> **Data extract**:

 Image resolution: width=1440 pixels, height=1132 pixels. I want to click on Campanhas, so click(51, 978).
---
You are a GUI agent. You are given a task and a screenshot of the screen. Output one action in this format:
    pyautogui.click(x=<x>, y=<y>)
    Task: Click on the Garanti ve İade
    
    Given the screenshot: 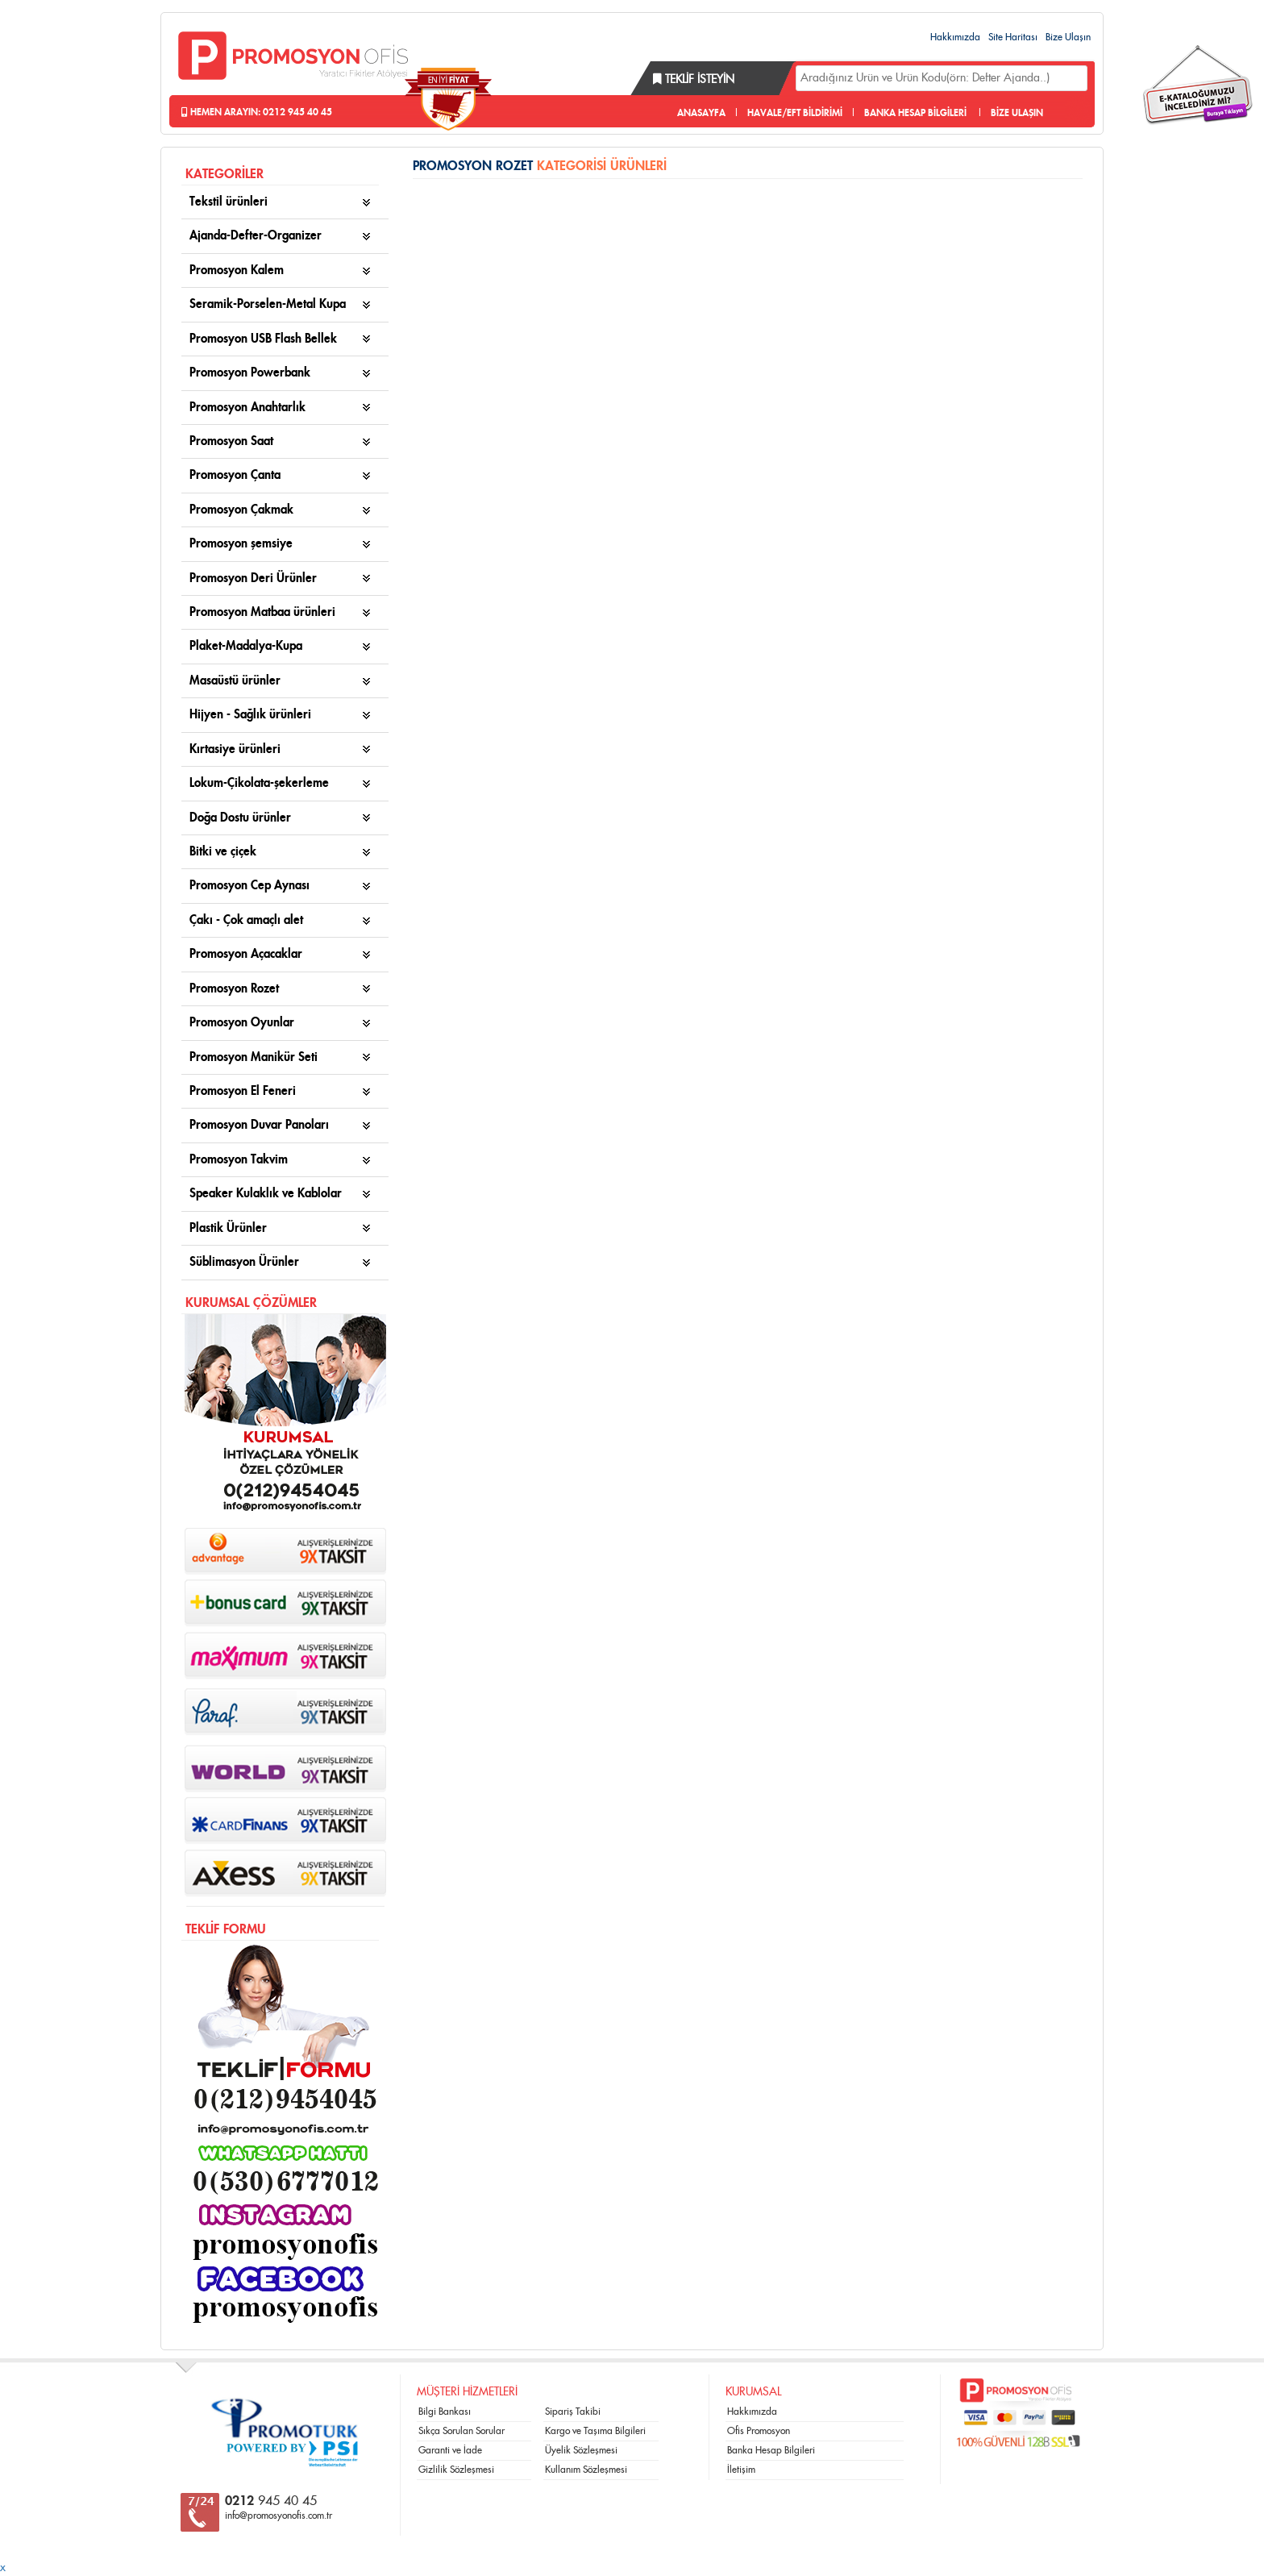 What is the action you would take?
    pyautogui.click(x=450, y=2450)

> **Exercise instructions**:
Please reproduce exactly the lines in the listing above from the one containing "You are a GUI" through the one containing "Task: Click on the Garanti ve İade", both included, and nothing more.

> **Task response**:
You are a GUI agent. You are given a task and a screenshot of the screen. Output one action in this format:
    pyautogui.click(x=<x>, y=<y>)
    Task: Click on the Garanti ve İade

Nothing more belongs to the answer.